EXERCISE INSTRUCTIONS:
Report back every line of the entries that contains "DOCUMENTS", exactly as written.

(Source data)
****************

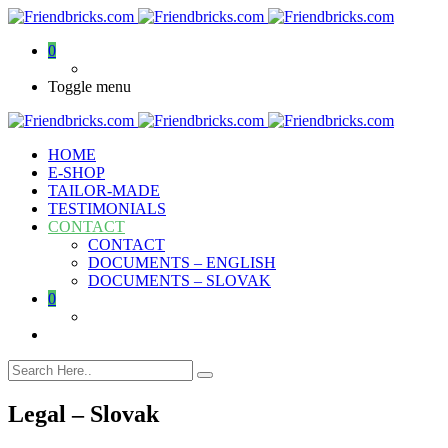
0
Toggle menu
HOME
E-SHOP
TAILOR-MADE
TESTIMONIALS
CONTACT
CONTACT
DOCUMENTS – ENGLISH
DOCUMENTS – SLOVAK
0
Legal – Slovak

****************

ANSWER TO THIS PROBLEM:
DOCUMENTS – ENGLISH
DOCUMENTS – SLOVAK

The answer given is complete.